Friday, 3 April 2009

Nobody knows. And they all know it.

PUT 100 economists or 100 investment gurus or 100 politicians in a room and, guess what, you can never find that machine-gun when you need it. Also, you can guarantee that, if you listened to each and every one of them (God help you) you would be none the wiser about:

  • What and who got us into the current economic predicament.
  • What the best ways are to get us out of said predicament.
  • Whether "quantitative easing" is a good or bad thing.

So what does this summary of the bleedin' obvious have to do with you and your financial situation? Well, this is the punchline:

Nobody knows what the heck is going on.

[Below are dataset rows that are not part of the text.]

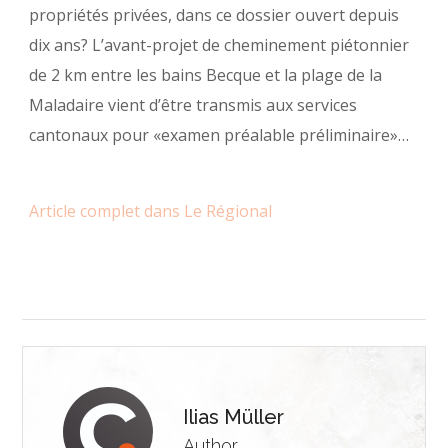
propriétés privées, dans ce dossier ouvert depuis
dix ans? L’avant-projet de cheminement piétonnier
de 2 km entre les bains Becque et la plage de la
Maladaire vient d’être transmis aux services
cantonaux pour «examen préalable préliminaire»…
Article complet dans Le Régional
Ilias Müller
Author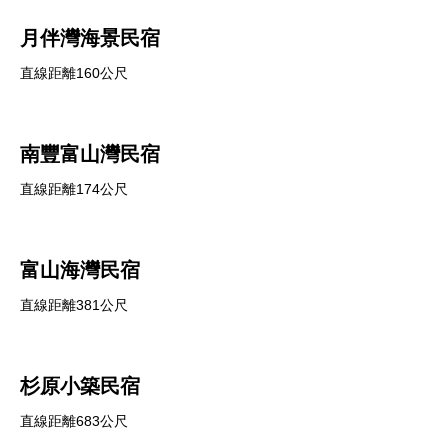
月伴灣海景民宿
直線距離160公尺
南豐富山灣民宿
直線距離174公尺
富山海灣民宿
直線距離381公尺
杉原小築民宿
直線距離683公尺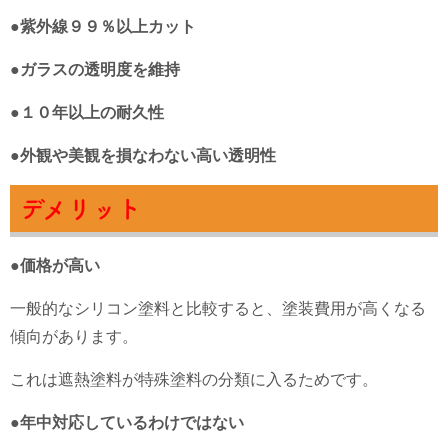
●紫外線９９％以上カット
●ガラスの透明度を維持
●１０年以上の耐久性
●外観や美観を損なわない高い透明性
デメリット
●
価格が高い
一般的なシリコン塗料と比較すると、塗装費用が高くなる
傾向があります。
これは遮熱塗料が特殊塗料の分類に入るためです。
●
年中対応しているわけではない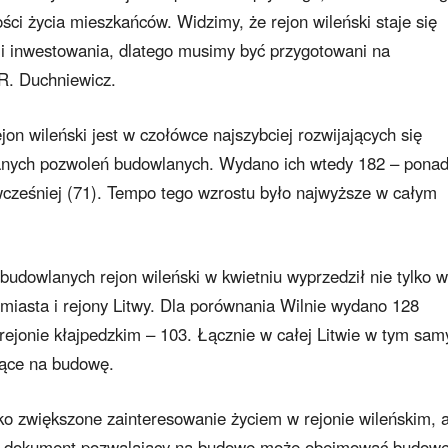
ci życia mieszkańców. Widzimy, że rejon wileński staje się
 i inwestowania, dlatego musimy być przygotowani na
R. Duchniewicz.
jon wileński jest w czołówce najszybciej rozwijających się
ych pozwoleń budowlanych. Wydano ich wtedy 182 – pona
 wcześniej (71). Tempo tego wzrostu było najwyższe w całym
dowlanych rejon wileński w kwietniu wyprzedził nie tylko w
miasta i rejony Litwy. Dla porównania Wilnie wydano 128
rejonie kłajpedzkim – 103. Łącznie w całej Litwie w tym sa
ące na budowę.
lko zwiększone zainteresowanie życiem w rejonie wileńskim, a
den dokument pozwalający na budowę może obejmować budowę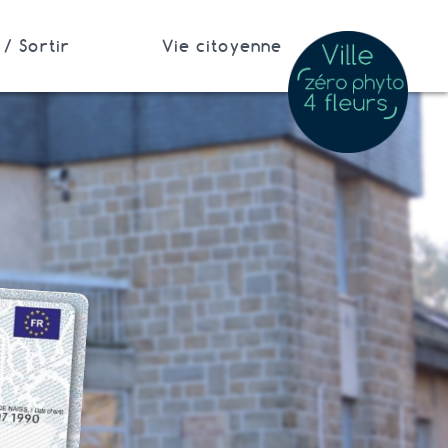
/ Sortir
Vie citoyenne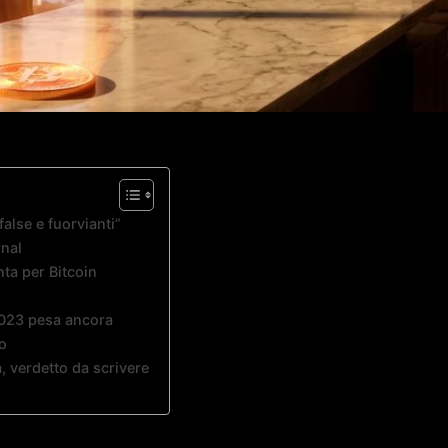
alse e fuorvianti”
rnal
ta per Bitcoin
 2023 pesa ancora
o
, verdetto da scrivere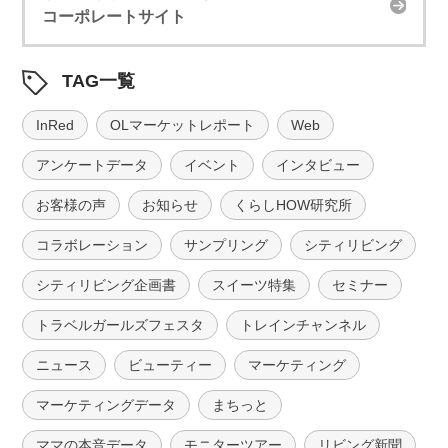
コーポレートサイト
TAG一覧
InRed
OLマーケットレポート
Web
アンケートデータ
イベント
インタビュー
お客様の声
お知らせ
くらしHOW研究所
コラボレーション
サンプリング
シティリビング
シティリビング企画書
スイーツ特集
セミナー
トラベルガールズフェスタ
トレインチャンネル
ニュース
ビューティー
マーケティング
マーケティングデータ
まちっと
ママの本音データ
モニターツアー
リビング新聞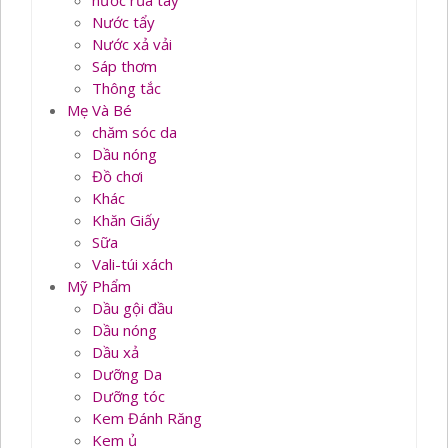
nước rủa tay
Nước tẩy
Nước xả vải
Sáp thơm
Thông tắc
Mẹ Và Bé
chăm sóc da
Dầu nóng
Đồ chơi
Khác
Khăn Giấy
Sữa
Vali-túi xách
Mỹ Phẩm
Dầu gội đầu
Dầu nóng
Dầu xả
Dưỡng Da
Dưỡng tóc
Kem Đánh Răng
Kem ủ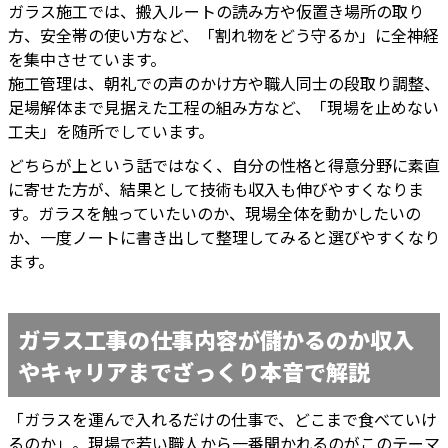
ガラス施工では、搬入ルートの読み方や仮置き場所の取り
方、安全帯の使い方など、「割れ物をどう守るか」に全神経
を集中させています。
施工管理は、朝礼での声のかけ方や職人同士の段取り調整、
足場解体まで見据えた工程の組み方など、「現場を止めない
工夫」を随所でしています。
どちらが上という話ではなく、自分の性格と得意分野に素直
に寄せた方が、結果として技術も収入も伸びやすくなりま
す。ガラスを触っていたいのか、現場全体を動かしたいの
か、一度ノートに書き出して整理してみると選びやすくなり
ます。
ガラス工事の仕事内容が儲かるのか収入
やキャリアまでざっくり本音で解説
「ガラスを運んで入れるだけの仕事で、どこまで食べていけ
るのか」。現場で若い職人から一番聞かれるのがこのテーマ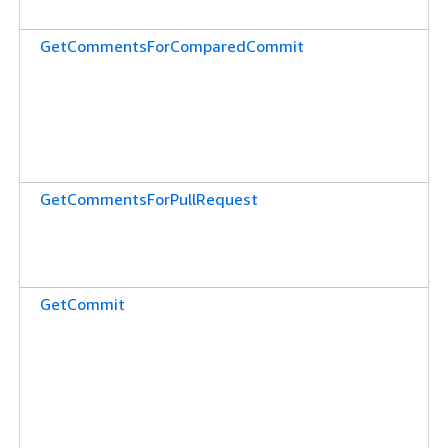
GetCommentsForComparedCommit
GetCommentsForPullRequest
GetCommit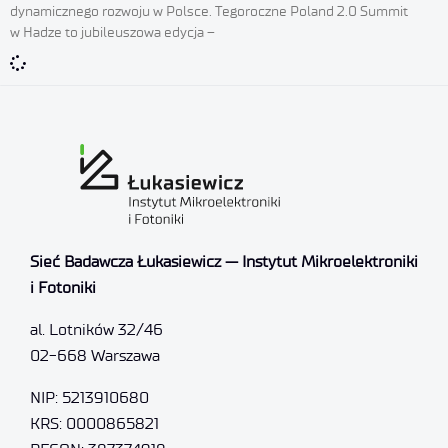
dynamicznego rozwoju w Polsce. Tegoroczne Poland 2.0 Summit
w Hadze to jubileuszowa edycja –
Sieć Badawcza Łukasiewicz — Instytut Mikroelektroniki
i Fotoniki
al. Lotników 32/46
02-668 Warszawa
NIP: 5213910680
KRS: 0000865821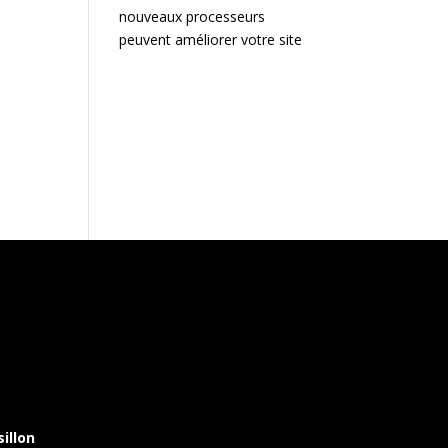
nouveaux processeurs
peuvent améliorer votre site
illon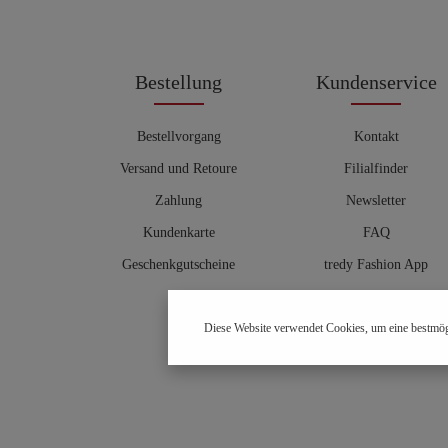
Bestellung
Kundenservice
Bestellvorgang
Kontakt
Versand und Retoure
Filialfinder
Zahlung
Newsletter
Kundenkarte
FAQ
Geschenkgutscheine
tredy Fashion App
Größentabelle
Diese Website verwendet Cookies, um eine bestmög
Hosenberater
OUTLET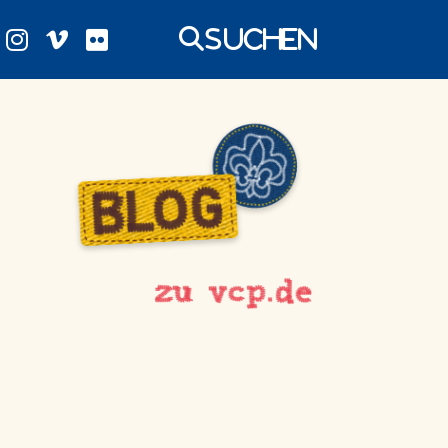
Suchen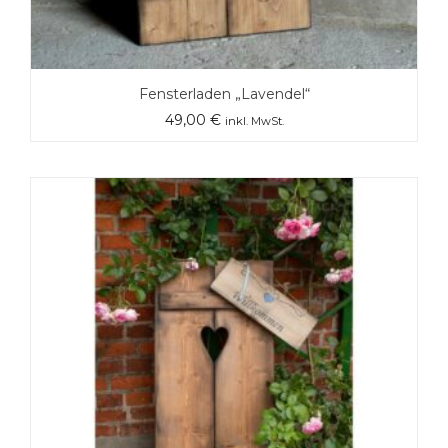
Fensterladen „Lavendel“
49,00
€
inkl. MwSt.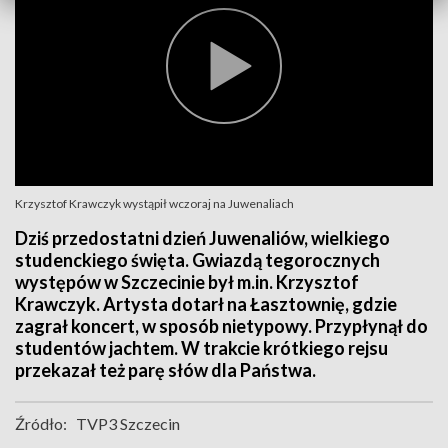
Krzysztof Krawczyk wystąpił wczoraj na Juwenaliach
Dziś przedostatni dzień Juwenaliów, wielkiego
studenckiego święta. Gwiazdą tegorocznych
występów w Szczecinie był m.in. Krzysztof
Krawczyk. Artysta dotarł na Łasztownię, gdzie
zagrał koncert, w sposób nietypowy. Przypłynął do
studentów jachtem. W trakcie krótkiego rejsu
przekazał też parę słów dla Państwa.
Źródło:
TVP3 Szczecin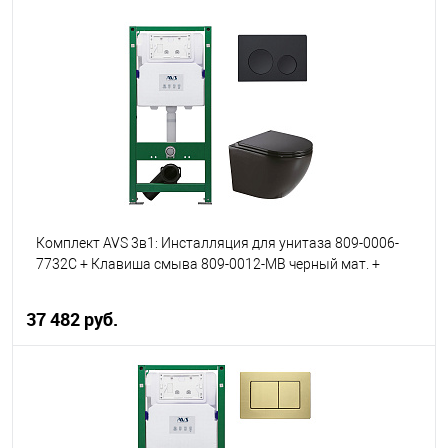
В корзину
В избранное
В наличии
Комплект AVS 3в1: Инсталляция для унитаза 809-0006-
7732C + Клавиша смыва 809-0012-MB черный мат. +
унитаз подвесной 801-0041-P-R-MB
37 482 руб.
В корзину
В избранное
В наличии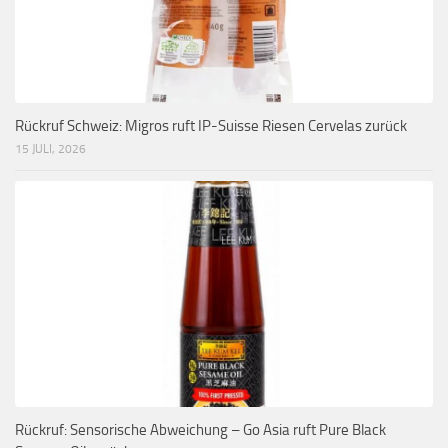
Rückruf Schweiz: Migros ruft IP-Suisse Riesen Cervelas zurück
15 JULI, 2026
Rückruf: Sensorische Abweichung – Go Asia ruft Pure Black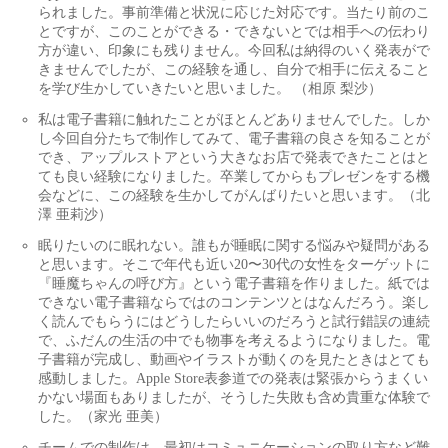
られました。事前準備と状況に応じた対応です。当たり前のこ
とですが、このことができる・できないとでは相手への伝わり
方が違い、印象にも残りません。今回私は納得のいく発表がで
きませんでしたが、この経験を通し、自分で相手に伝えること
を学び生かしていきたいと思いました。 （相原 梨沙）
私は電子書籍に触れたことがほとんどありませんでした。しか
し今回自分たちで制作してみて、電子書籍の良さを知ることが
でき、アップルストアという大きなお店で発表できたことはと
ても良い経験になりました。卒業してからもプレゼンをする機
会などに、この経験を生かしてがんばりたいと思います。（北
澤 亜莉沙）
眠りたいのに眠れない。誰もが睡眠に関する悩みや疑問がある
と思います。そこで年代も近い20〜30代の女性をターゲットに
『睡魔ちゃんの呼び方』という電子書籍を作りました。紙では
できない電子書籍ならではのコンテンツとはなんだろう。楽し
く読んでもらうにはどうしたらいいのだろうと試行錯誤の連続
で、ふだんの生活の中でも物事を考えるようになりました。電
子書籍が完成し、動画やイラストが動くのを見たときはとても
感動しました。Apple Store表参道での発表は緊張からうまくい
かない場面もありましたが、そうした失敗も含め貴重な体験で
した。（家光 亜美）
チームでの制作は、最初はコミュニケーションの取り方など難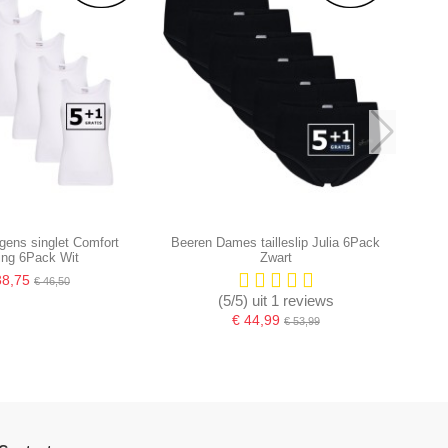
gens singlet Comfort
Beeren Dames tailleslip Julia 6Pack
ing 6Pack Wit
Zwart
38,75
€ 46,50
(5/5) uit 1 reviews
€ 44,99
€ 53,99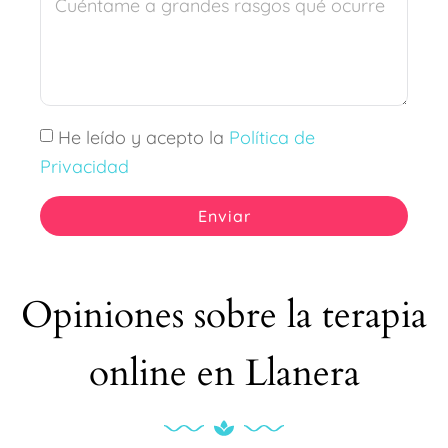
He leído y acepto la
Política de
Privacidad
Enviar
Opiniones sobre la terapia
online en Llanera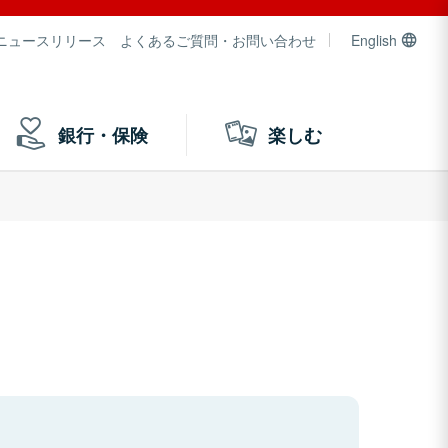
ニュースリリース
よくあるご質問・お問い合わせ
English
銀行・保険
楽しむ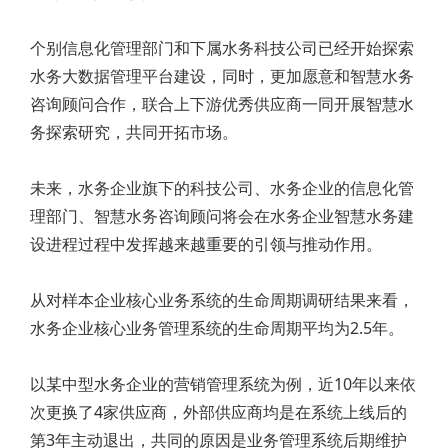
个别信息化管理部门和下属水务科技公司已经开始探索
水务大数据管理平台建设，同时，更加愿意和智慧水务
咨询顾问合作，联合上下游优秀供应商一同开展智慧水
务探索研究，共同开拓市场。
未来，水务企业旗下的科技公司、水务企业的信息化管
理部门、智慧水务咨询顾问将会在水务企业智慧水务建
设进程过程中发挥越来越重要的引领与推动作用。
从对样本企业核心业务系统的生命周期调研结果来看，
水务企业核心业务管理系统的生命周期平均为2.5年。
以某中型水务企业的营销管理系统为例，近10年以来依
次更换了4家供应商，外部供应商均是在系统上线后的
第3年主动退出，共同的原因是业务管理系统后期维护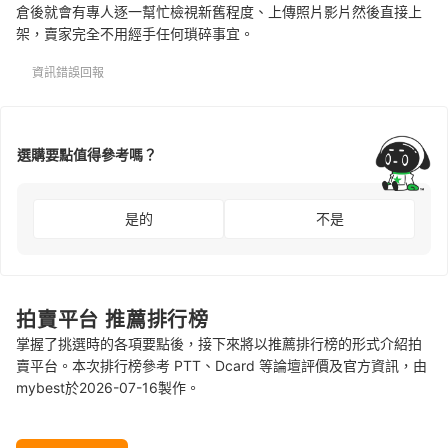
倉後就會有專人逐一幫忙檢視新舊程度、上傳照片影片然後直接上
架，賣家完全不用經手任何瑣碎事宜。
資訊錯誤回報
選購要點值得參考嗎？
是的
不是
拍賣平台 推薦排行榜
掌握了挑選時的各項要點後，接下來將以推薦排行榜的形式介紹拍
賣平台。本次排行榜參考 PTT、Dcard 等論壇評價及官方資訊，由
mybest於2026-07-16製作。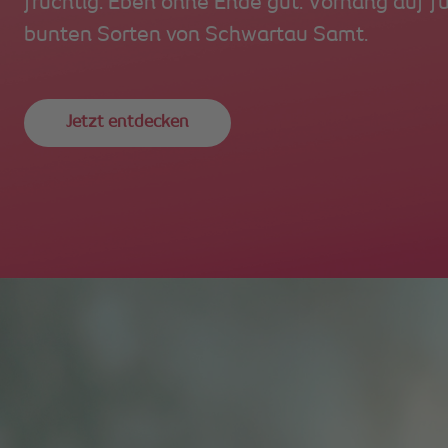
fruchtig. Eben ohne Ende gut. Vorhang auf fü
bunten Sorten von Schwartau Samt.
Jetzt entdecken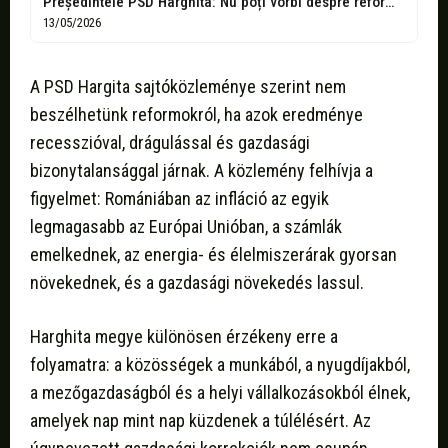
Președintele PSD Harghita: Nu poți vorbi despre reformă atunci când rezultatul este...
13/05/2026
A PSD Hargita sajtóközleménye szerint nem
beszélhetünk reformokról, ha azok eredménye
recesszióval, drágulással és gazdasági
bizonytalansággal járnak. A közlemény felhívja a
figyelmet: Romániában az infláció az egyik
legmagasabb az Európai Unióban, a számlák
emelkednek, az energia- és élelmiszerárak gyorsan
növekednek, és a gazdasági növekedés lassul.
Harghita megye különösen érzékeny erre a
folyamatra: a közösségek a munkából, a nyugdíjakból,
a mezőgazdaságból és a helyi vállalkozásokból élnek,
amelyek nap mint nap küzdenek a túlélésért. Az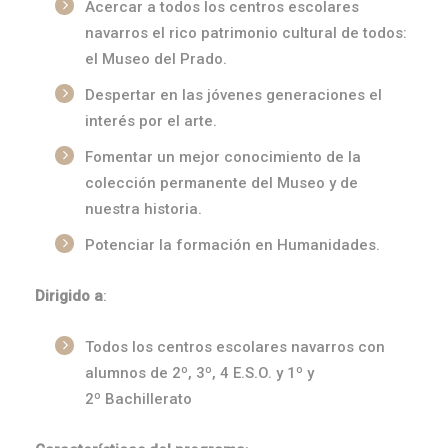
Acercar a todos los centros escolares
navarros el rico patrimonio cultural de todos:
el Museo del Prado.
Despertar en las jóvenes generaciones el
interés por el arte.
Fomentar un mejor conocimiento de la
colección permanente del Museo y de
nuestra historia.
Potenciar la formación en Humanidades.
Dirigido a
:
Todos los centros escolares navarros con
alumnos de 2º, 3º, 4 E.S.O. y 1º y
2º Bachillerato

The "experts" who are now going to save the world (their words, not mine) are the same "experts" who were running the show before (OK, some of the masks have changed but underneath they remain the same).

How is this lack of comprehension, this pervasive feeling of uncertainty, manifesting itself in terms of actual, real human beings? Well, a manifestation of this is the recurring theme that comes up in conversations with our clients - the "Deflation or Inflation?" debate.

Western governments are hell bent on printing money. This is the One Size Fits-All Solution. These solutions don't tend to work, as Eire, Spain, Greece et all are finding out, tied as they are to the One Size Fits-All EU base rate Solution, which is just the German base rate, designed to micro-manage the German economy and no-one elses, really.

So with the printing presses off and running and money gushing out at simply amazing volumes, what does this mean for deflation or inflation? Because, historically, printing money has been a sure-fire way to stoke inflation. It may not appear for a number of years but appear it will.

Or will it? Numerous "experts" fear we are entering a period of deflation, a woeful ill that has ailed Japan for well over a decade or so. Never mind the smell of burning oil from the money printing presses and the rocketing share price of Government Print Machines R Us plc. Quantitative easing or not, we are in a slump, no-one's got any money they actually want to lend or spend, ergo unemployment will continue to rise, house and household goods prices have to fall etc.

So The "Deflation v Inflation" conversation has two routes. The first one is

Client: "Nick, clearly inflation is going to come back big-time. Load my portfolio with Index Linked Gilts. What do you think?"
Nick: "Sure, great idea. Let's do it."

And the second route is

Client: "Nick, clearly we are in a for a long period of deflation. Load my portfolio with Government Gilts. What do you think?"
Nick: "Sure, great idea. Let's do it."

Of course, the skill is to have the above conversation with different clients, otherwise they may feel i am not honouring their question with enough gravitas.

The fact is that no-one knows. I certainly don't.

But I do know that, if the hundreds of thousands of economists, market analysts and computer algorithms are saying inflation is going to be a scourge for the next xx years, then these opinions will be driving large amounts of money into index-linked gilts. And the current price of index-linked gilts already reflects this money pouring in. It's already in the price.

Likewise with all the "experts" saying that inflation is dead and deflation is the new "black". Government gilt yields are extremely low and will stay low, as money pours in from the deflation-doves. It's already in the price.

No-one knows. So for the sake of your future financial prosperity, own both bond asset types. Diversify. Use low-cost passive funds or ETFs to have exposure to plain Government Gilts and Index-Linked Gilts. Buy and hold these through the cycle. And the next cycle. And the next.

Do that and at least you know you don't know and - more importantly - you really don't need to.

{The above is solely the opinion of Nick Lincoln. It is not individual financial advice and should never be taken as such. If you wish to discuss the issues raised in more detail, please make contact with Nick. If you ignore this smallprint and act on his opinion(s) without first seeking financial advice or reading at least 100 pages of Key Features Documents containing numerous risk warnings, you may well be struck down by lightning}

1 comments:

John Doe said...

So what you are saying is have a bit of everything? That hasn't worked too well for anybody has it, in recent times?